Whether dodging taxes or legal peril, wealthy Americans often succeed in concealing assets from the government by hiding their money in offshore bank accounts.
Research from the IRS and a group of economists last year found that the top 1% of earners in the U.S. neglect to report 20% of their income — and that random audits almost never detect offshore accounts.
“The level of sneakiness around very wealthy American clients hiding their money abroad is kind of staggering,” best-selling author Patrick Radden Keefe told Yahoo Finance’s editor-in-chief in a new episode of “Influencers with Andy Serwer.”
Keefe’s new book, “Rogues: True Stories of Grifters, Killers, Rebels and Crooks,” features a chapter about Hervé Falciani, a former HSBC computer engineer who stole data from the Swiss bank and shared it with other governments. The data revealed the identities of more than 130,000 suspected tax evaders with Swiss bank accounts.

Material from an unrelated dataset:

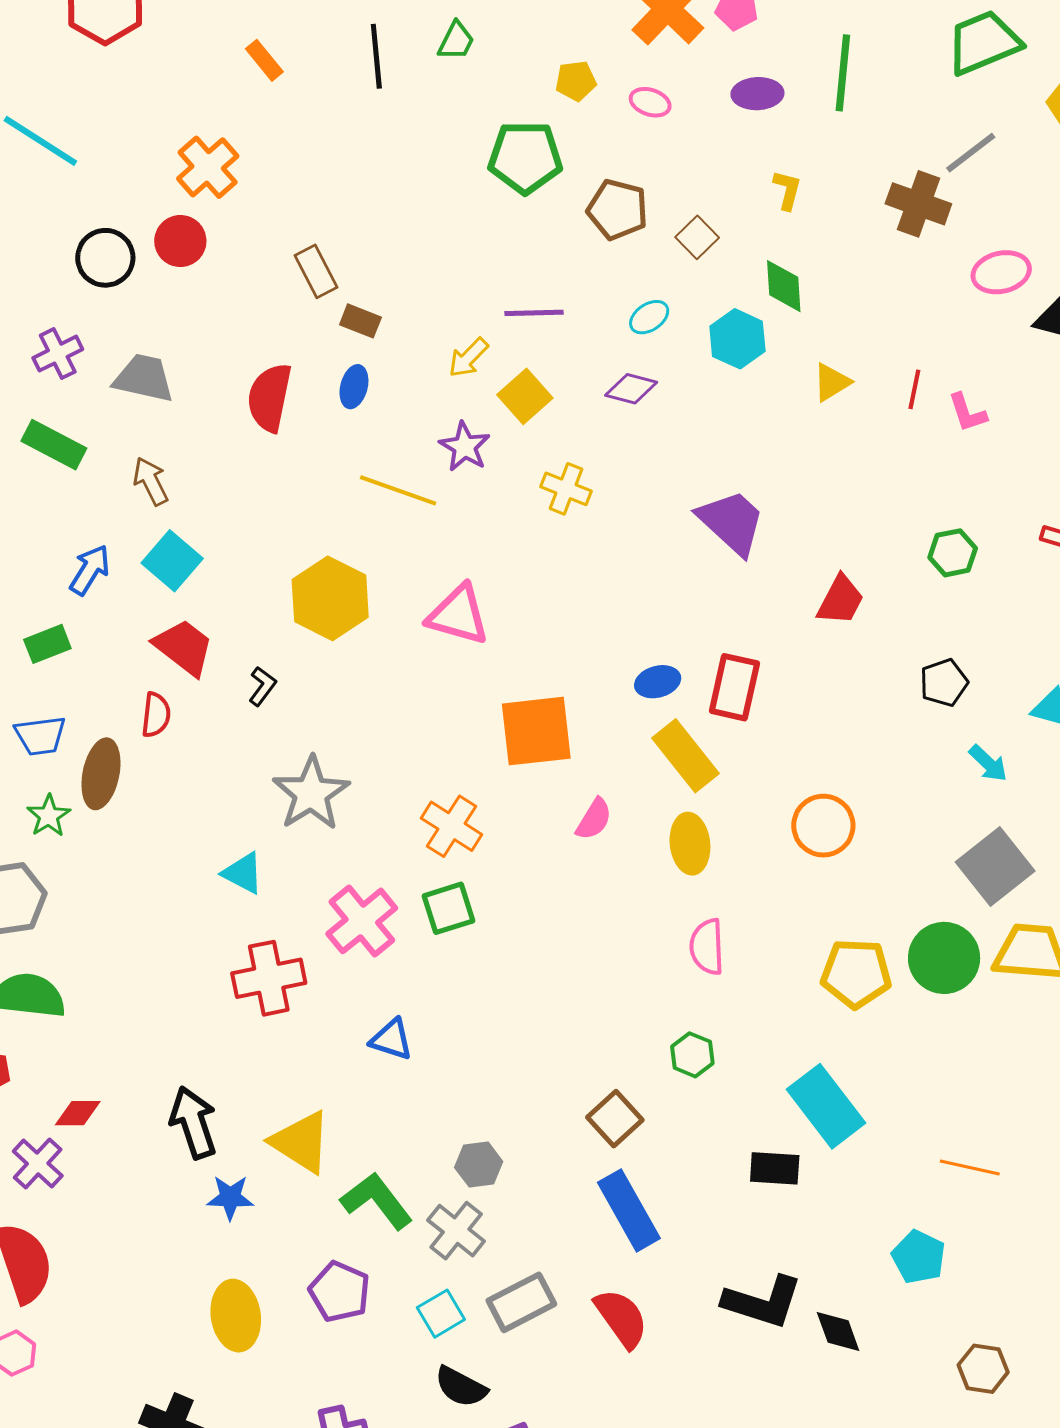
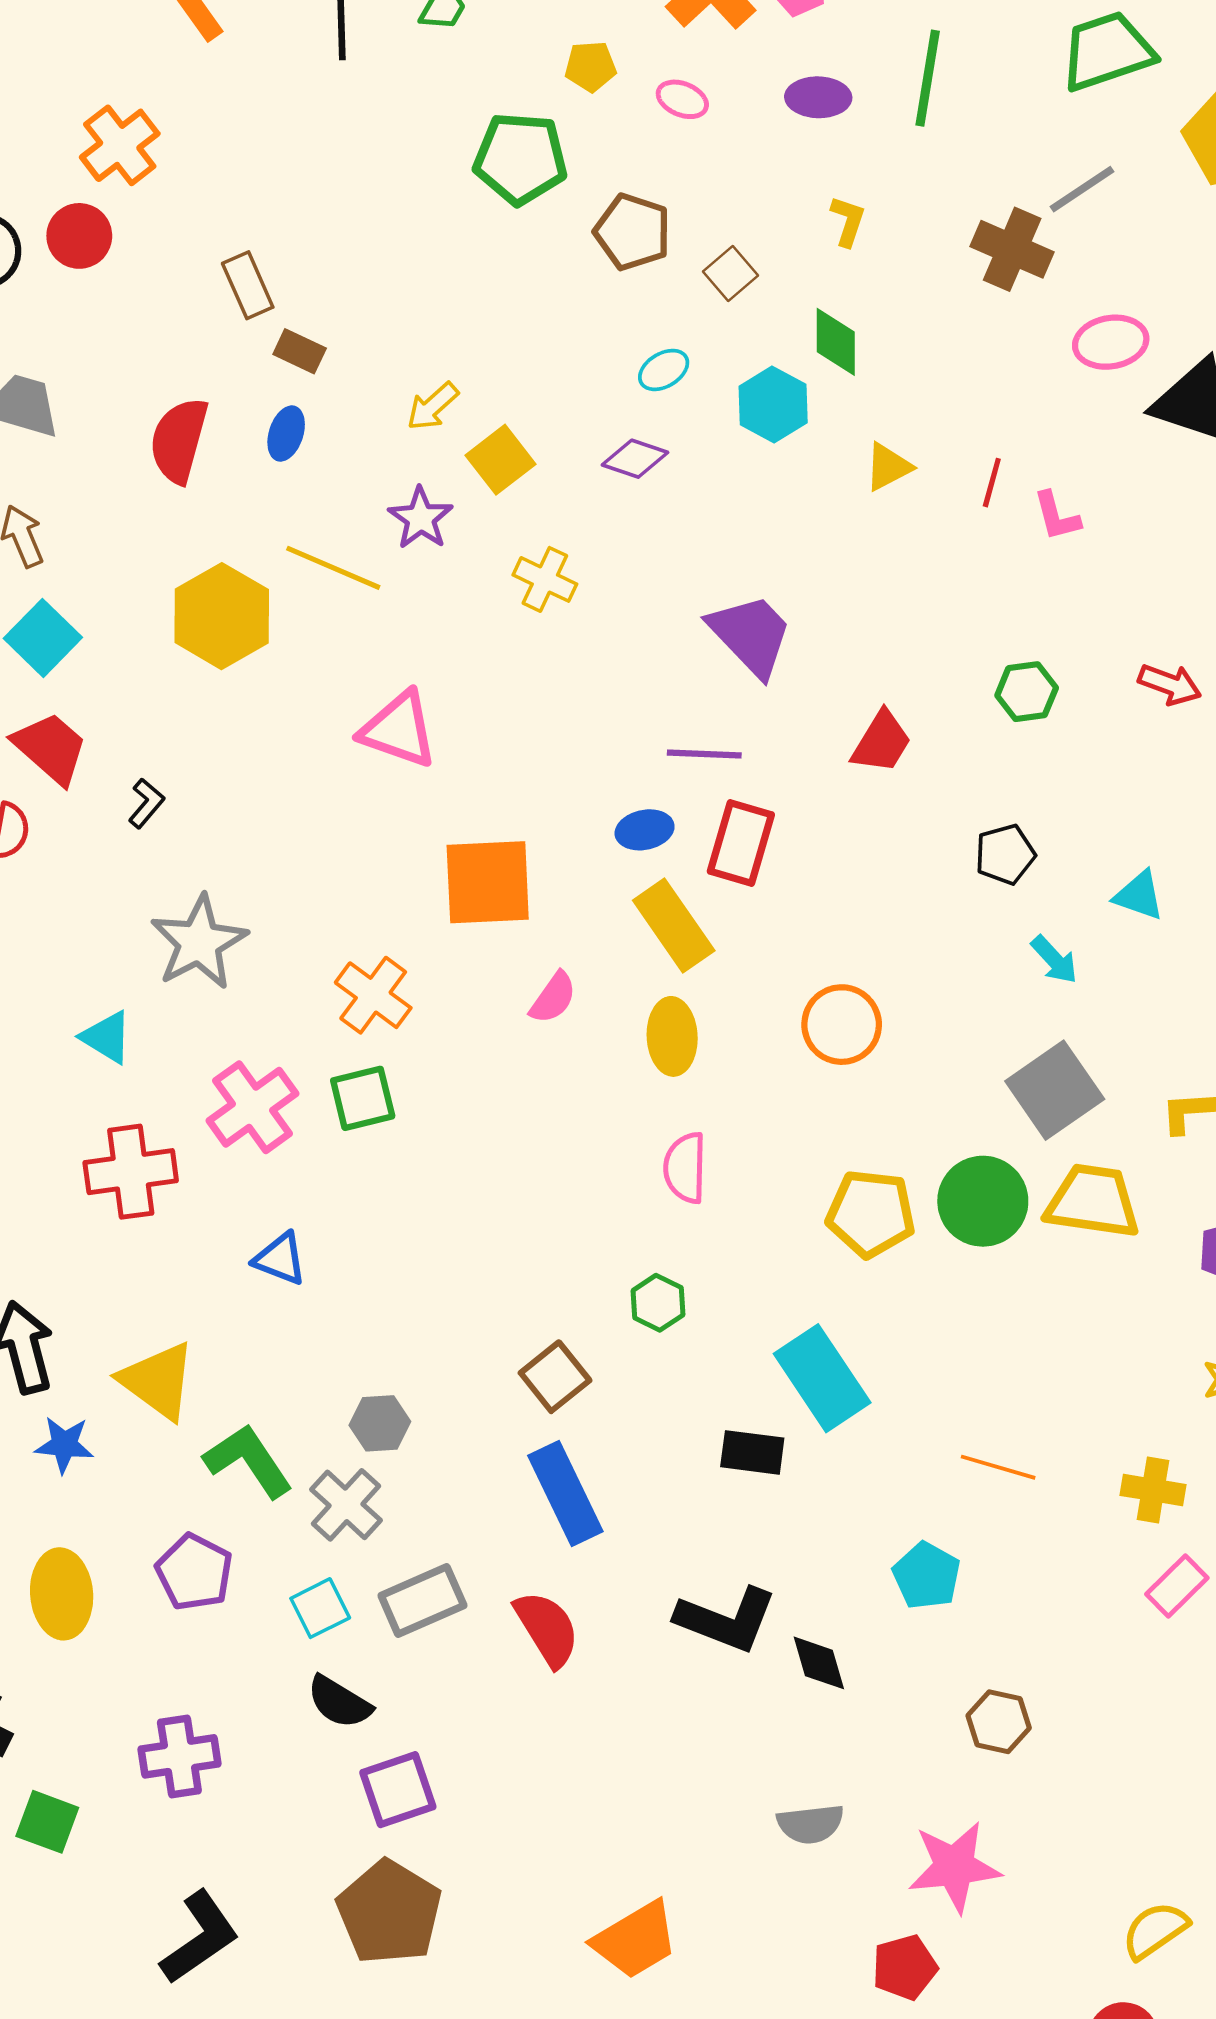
purple line: (534, 313) -> (704, 754), moved
yellow hexagon: (330, 598) -> (222, 616), moved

“You get these crazy stories in that about the way in which you’d have these Swiss bankers come to places like New York City or Miami,” Keefe said. “And there was never any mail. Never any paper trail, they would meet in person with their clients. They’d sit on park benches; they wouldn’t do phone calls.”
Keefe remains dumbfounded by the lengths Swiss bankers and their American clients went to in order to remain undetected.

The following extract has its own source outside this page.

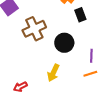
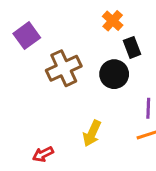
black circle: (64, 43) -> (114, 74), moved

“The kind of sophistication of the whole industry of financial dissimulation whether it’s tax avoidance, or the way in which things are structured, such that nobody can put their hands on the money, is really interesting. And it is sort of a theme that keeps coming up in my work,” Keefe told Yahoo Finance.
Tax havens like Switzerland or the Cayman Islands have traditionally offered Americans a place to hide their assets because they fiercely guard financial privacy and have minimal to no taxes. Often, they also have laws that inhibit scrutiny from foreign tax officials. (However, banks in Switzerland have become significantly more transparent with the U.S. government in recent years.)

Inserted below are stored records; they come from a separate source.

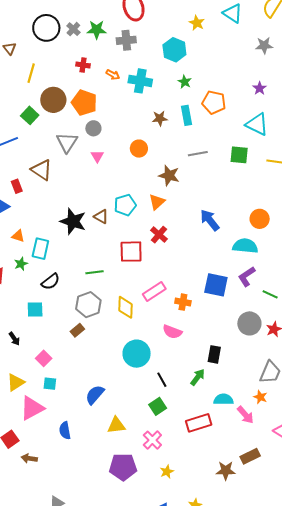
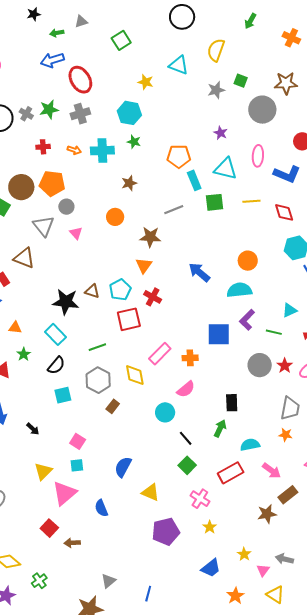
green star: (185, 82) -> (134, 142), moved
cyan rectangle: (187, 115) -> (194, 180), moved
cyan pentagon: (125, 205) -> (120, 290), moved
cyan rectangle: (40, 249) -> (56, 334), moved, turned -45
cyan square: (35, 310) -> (63, 395), moved
brown rectangle: (77, 330) -> (113, 406), moved
pink semicircle: (172, 332) -> (186, 389), turned -48
cyan circle: (137, 354) -> (165, 412), moved, size x0.7
pink square: (44, 358) -> (78, 441), moved
pink arrow: (245, 415) -> (271, 471), moved
yellow triangle: (116, 425) -> (151, 492), turned 42
pink cross: (152, 440) -> (200, 499), moved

Prior to his latest book, Keefe published “Empire of Pain,” which chronicled the billionaire Sackler family’s connection to the nation’s opioid epidemic. The Sacklers, the notorious family that owned the now bankrupt Purdue Pharma, reportedly have much of their wealth hidden in offshore accounts. An audit commissioned by Purdue showed the family withdrew more than $10 billion from their company during the opioid crisis, CNN reported in October 2020.
They began drawing especially large amounts of money from the firm after paying $600 million in a 2007 plea deal with the Justice Department for misleading physicians and consumers about the opioid OxyContin, CNN reported.
“There’s all kinds of interesting court papers where they basically acknowledged that that money is kind of beyond our reach,” Keefe says. “At this point, we don’t know where it is, we don’t even know how to find it. And it would be very difficult to develop an accurate picture of how much money there is, and where it’s hiding.”